Alton dug in his bag, found a packet of tea, and pulled out two battered tin cups. He brewed the aromatic mixture, handing one cup to each of the ladies. The armor clad stranger didn’t want to accept until she saw Velda sip from her own cup. To assure her that the liquid was safe, Alton took a sip from the other cup, wiping the rim with his sleeve.
“I’ve not got anything catching,” he snarled when she shied away. “It’s safe, young miss. Why would we poison a complete stranger?”
She accepted the cup, taking a sip to test it. She must have found the brew to her liking, for she continued to drink. Alton and Velda shared their cup equally, enjoying the sweet blend of herbs and dried flowers. The young woman visibly relaxed, and Alton knew the tea was working. It had a calming affect on him too, which he much needed at the moment.
“So, now that we’ve established that we mean no harm, perhaps you’ll tell us how we can help.” Velda’s soft, low alto voice was musical in nature. It wound around the trio, embracing them.
The horse nickered, nudging the young woman with his nose. Nodding, as if something had passed between them, she poured some of the cool tea in her hand, holding it out for him to drink. She kissed his face, patting him on the neck. It was more like a lover’s embrace, than mistress and horse.
“We heard rumors that there was a lady and her companion traveling these roads,” the young woman said softly. “We need your help so very desperately, you see.”
“Perhaps you might introduce yourself,” Velda suggested. “Then start at the beginning of your tale.”
The woman blushed, ducking her head. “I apologize, My Lady. I’m so unaccustomed to gentile company lately, I’ve forgotten my manners.” The horse nudged her again. “My name is Astrid, first daughter of King Hels and Queen Sarai of Folds Court. And this,” she patted the horse once more. “Is Lord Revanth, my affianced lord.”
Alton’s hand stopped halfway to his mouth. The cup tipped, spilling tea on the ground, but he hardly noticed. Velda smiled, her long lashes fluttering.
“I thought as much. I can smell enchantment. Who did you anger, child? And how do you think I can help?”
Astrid blushed again, relief flooding her face. “My Lady, thank you!” She knelt before Velda and wouldn’t rise until bidden.
“I can’t aid you unless I know the trouble,” Velda reminded her.
“Revanth is from a noble house, as well. His mother, and mine, sought to strengthen our houses with an alliance of marriage.”
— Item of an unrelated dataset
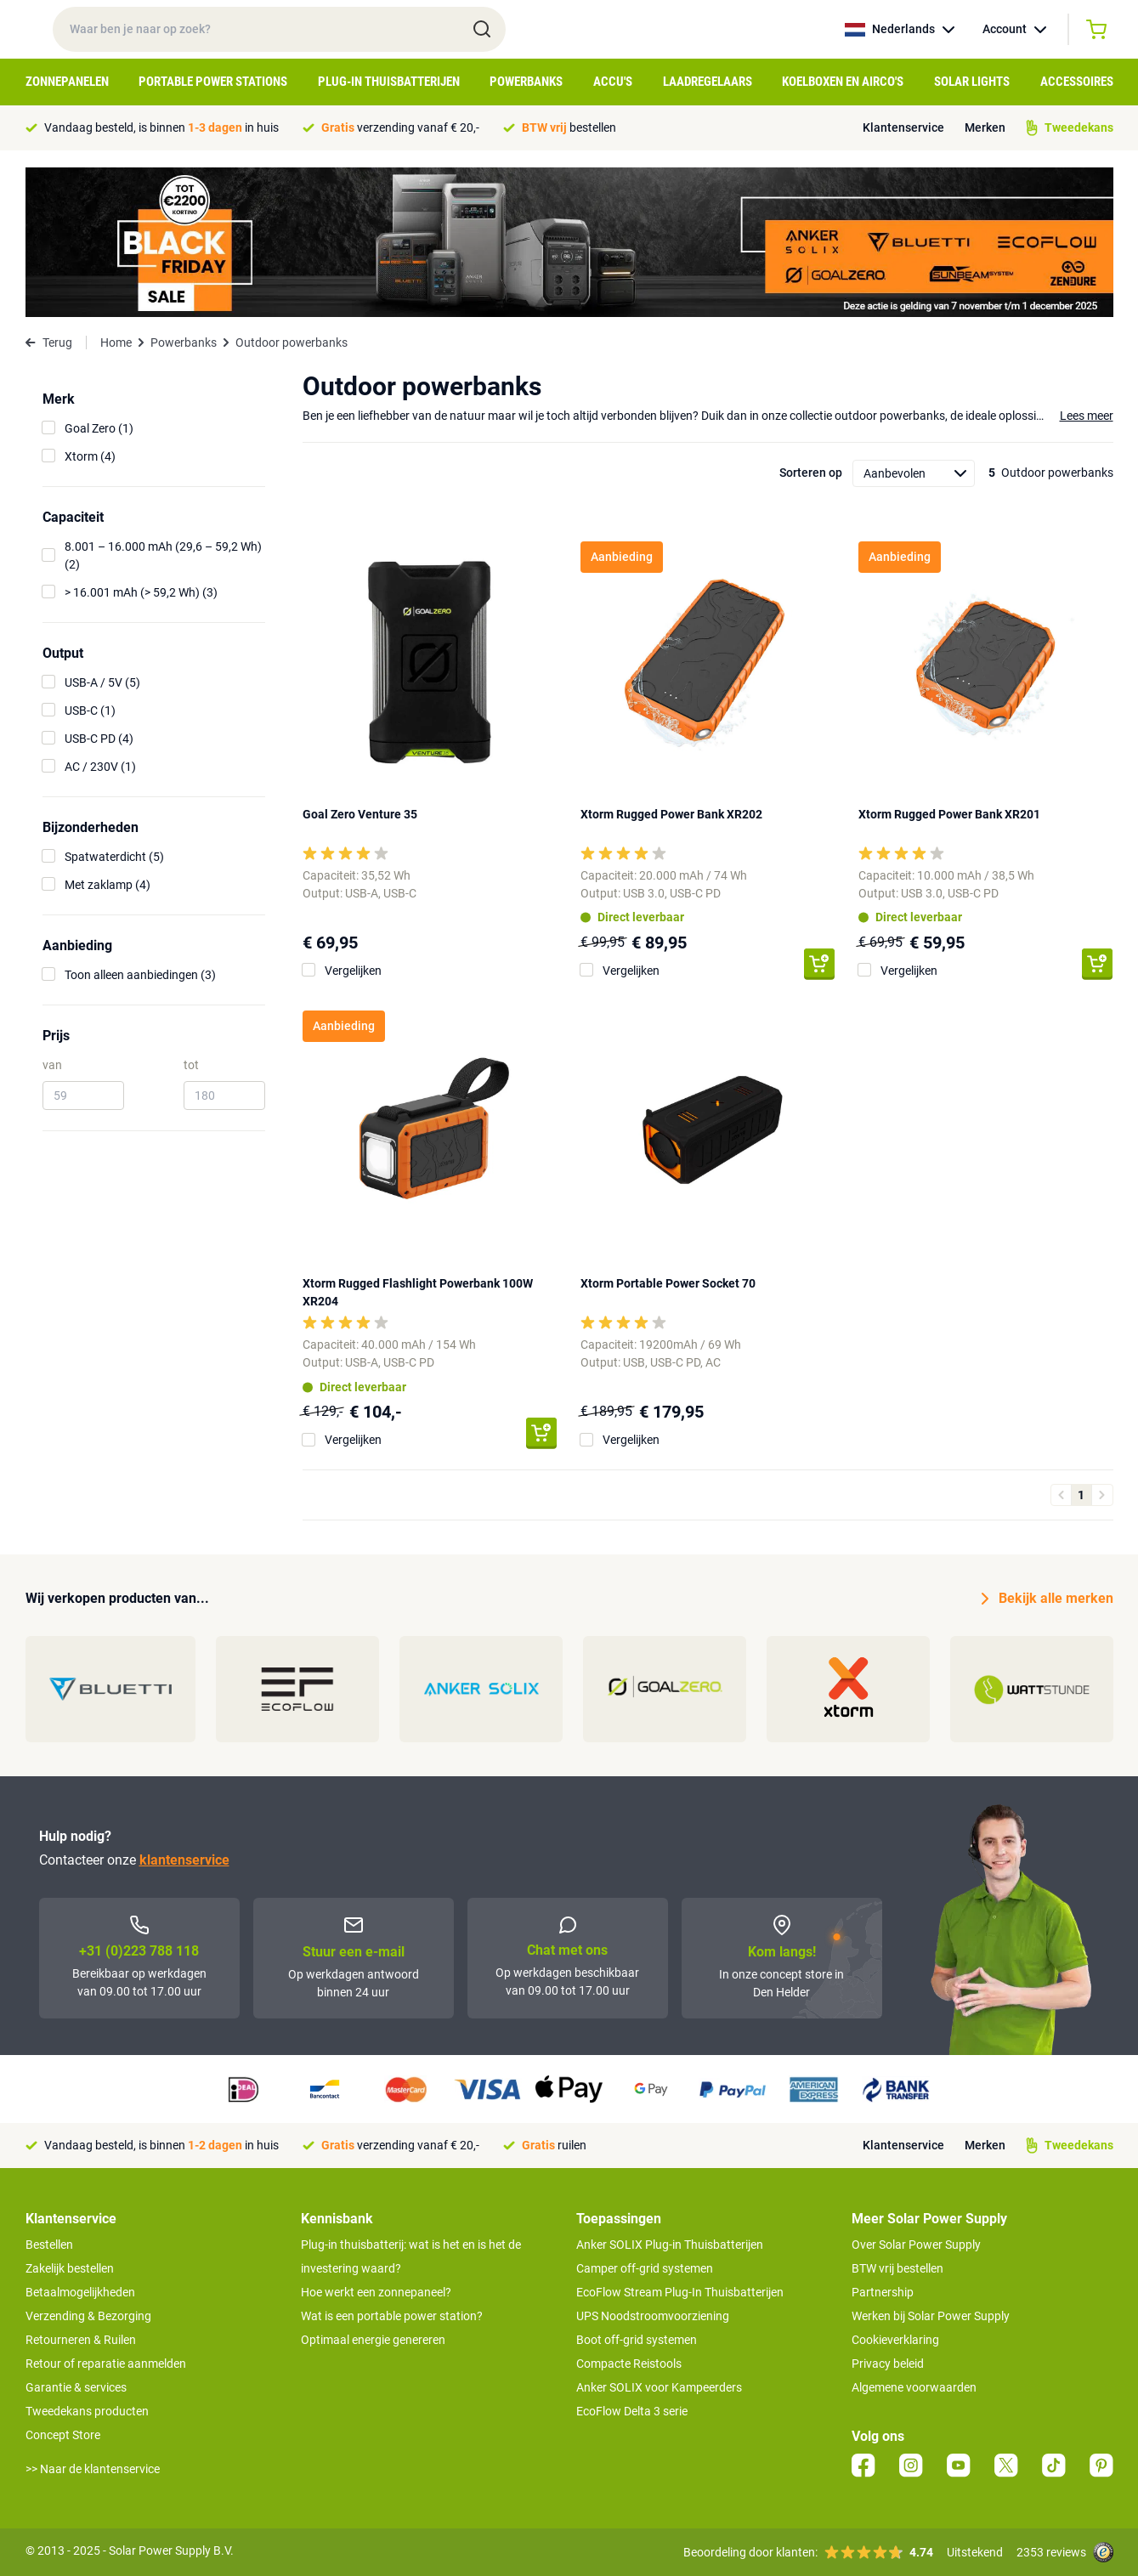  Describe the element at coordinates (644, 2268) in the screenshot. I see `Camper off-grid systemen` at that location.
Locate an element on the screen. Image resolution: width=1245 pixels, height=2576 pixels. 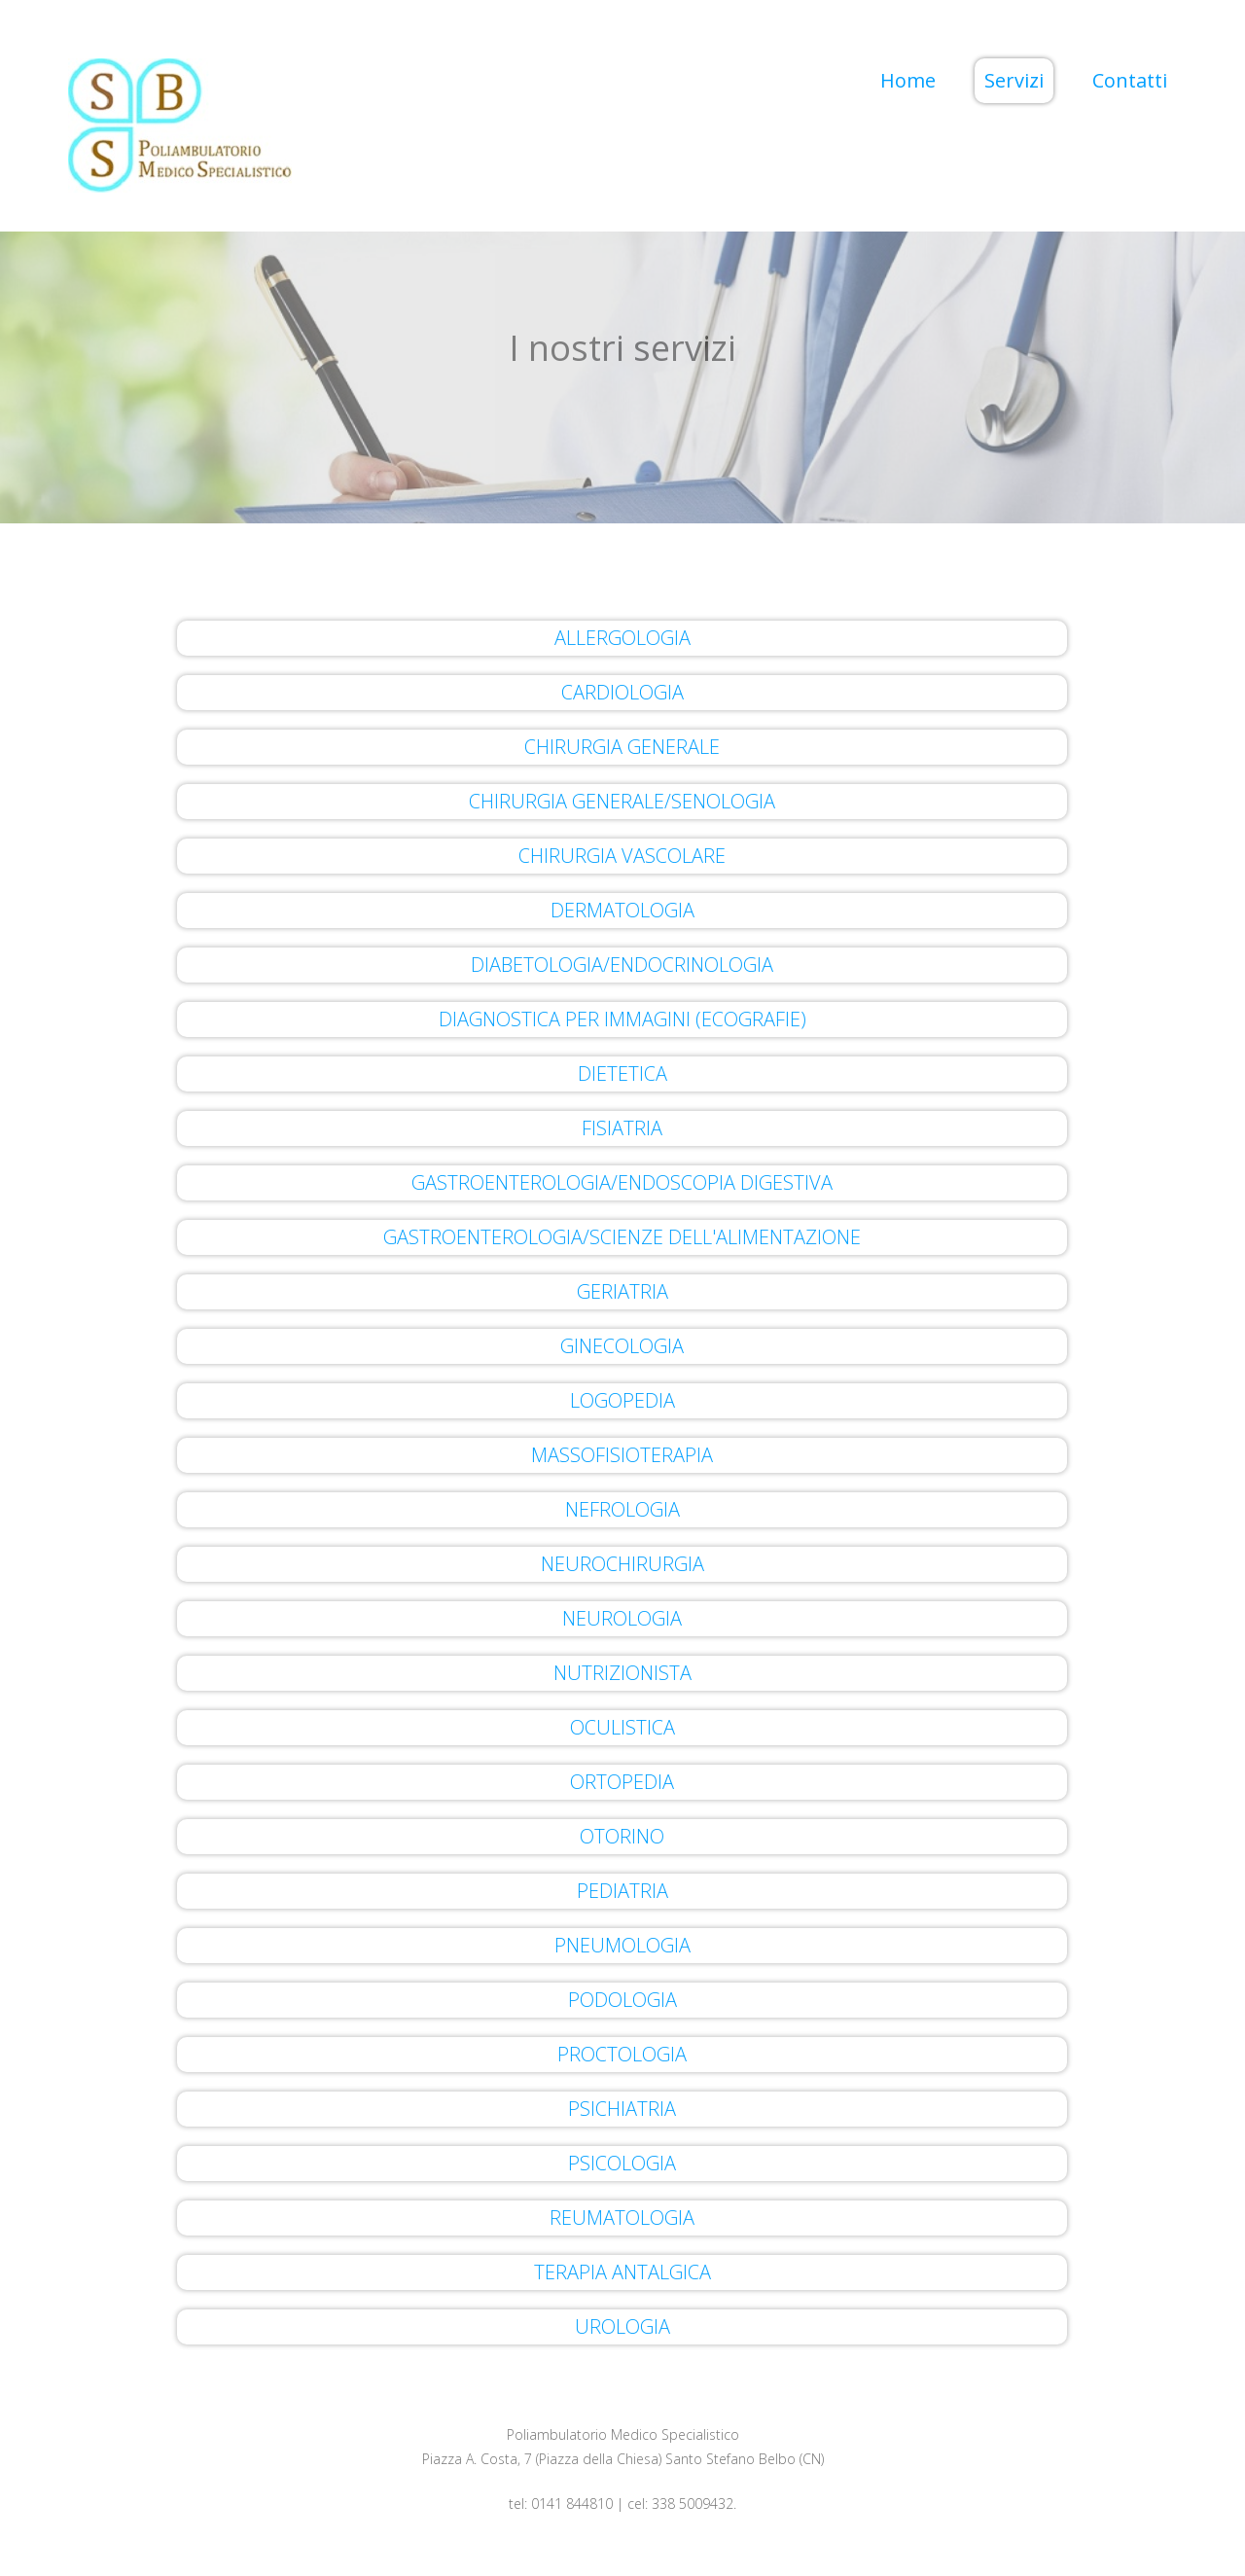 OCULISTICA is located at coordinates (622, 1727).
“But not to one another,” Velda said.
“No. Though we were promised to one another at birth, his father died—who had made the deal with my father. My mother declared that made the original agreement null and void. She insisted that I marry someone else. But my heart already belonged to Revanth, and his to me. His mother grew furious with mine and a battle loomed.
“My mother hired a witch to sway the battle in our favor, but Revanth and I went to her. We begged her to help us by forging an alliance between our two houses, instead of a war. Something went wrong with the spell and Revanth became a stallion. That was six months ago. We have been looking for someone to help us break the spell ever since. We travel the back ways to avoid detection. I pose as a man, and do my best to gather food. But I am a gentle lady born. I know nothing of stealing or foraging.”